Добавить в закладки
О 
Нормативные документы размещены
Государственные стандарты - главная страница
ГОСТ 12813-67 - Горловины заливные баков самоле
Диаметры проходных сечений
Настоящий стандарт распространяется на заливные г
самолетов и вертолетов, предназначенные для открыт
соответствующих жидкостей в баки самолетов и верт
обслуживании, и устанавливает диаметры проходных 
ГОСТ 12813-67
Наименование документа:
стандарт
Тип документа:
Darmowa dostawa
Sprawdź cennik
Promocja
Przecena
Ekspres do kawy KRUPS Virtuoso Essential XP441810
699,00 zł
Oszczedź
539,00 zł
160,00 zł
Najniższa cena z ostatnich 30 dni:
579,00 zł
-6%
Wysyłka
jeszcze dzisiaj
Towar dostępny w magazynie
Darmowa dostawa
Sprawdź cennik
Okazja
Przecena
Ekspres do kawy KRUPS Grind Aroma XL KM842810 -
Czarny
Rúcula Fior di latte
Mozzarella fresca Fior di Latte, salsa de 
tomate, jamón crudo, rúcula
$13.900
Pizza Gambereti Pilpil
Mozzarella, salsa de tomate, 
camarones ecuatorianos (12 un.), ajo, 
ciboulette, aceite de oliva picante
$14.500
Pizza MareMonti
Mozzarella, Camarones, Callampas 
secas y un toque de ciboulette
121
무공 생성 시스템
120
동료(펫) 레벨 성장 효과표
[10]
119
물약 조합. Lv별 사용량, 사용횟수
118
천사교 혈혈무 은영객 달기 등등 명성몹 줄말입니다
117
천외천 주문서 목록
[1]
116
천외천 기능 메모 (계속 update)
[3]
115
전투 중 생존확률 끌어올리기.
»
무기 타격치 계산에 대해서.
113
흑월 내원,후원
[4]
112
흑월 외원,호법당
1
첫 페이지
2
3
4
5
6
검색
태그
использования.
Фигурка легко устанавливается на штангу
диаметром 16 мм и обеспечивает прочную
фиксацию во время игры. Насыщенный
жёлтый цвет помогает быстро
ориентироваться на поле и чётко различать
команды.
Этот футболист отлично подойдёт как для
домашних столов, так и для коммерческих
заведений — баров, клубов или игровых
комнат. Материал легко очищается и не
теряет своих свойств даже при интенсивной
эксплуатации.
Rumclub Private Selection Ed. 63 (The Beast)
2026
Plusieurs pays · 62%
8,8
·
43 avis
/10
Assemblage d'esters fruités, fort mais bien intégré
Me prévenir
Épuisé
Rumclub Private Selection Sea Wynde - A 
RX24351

- - -

YOUR INSTRUCTIONS: In the answer, please give only the lines from the line containing "домашних столов, так и для коммерческих" through the final line of the data, copied exactly.

WRITTEN ANSWER:
домашних столов, так и для коммерческих
заведений — баров, клубов или игровых
комнат. Материал легко очищается и не
теряет своих свойств даже при интенсивной
эксплуатации.
Rumclub Private Selection Ed. 63 (The Beast)
2026
Plusieurs pays · 62%
8,8
·
43 avis
/10
Assemblage d'esters fruités, fort mais bien intégré
Me prévenir
Épuisé
Rumclub Private Selection Sea Wynde - A 
RX24351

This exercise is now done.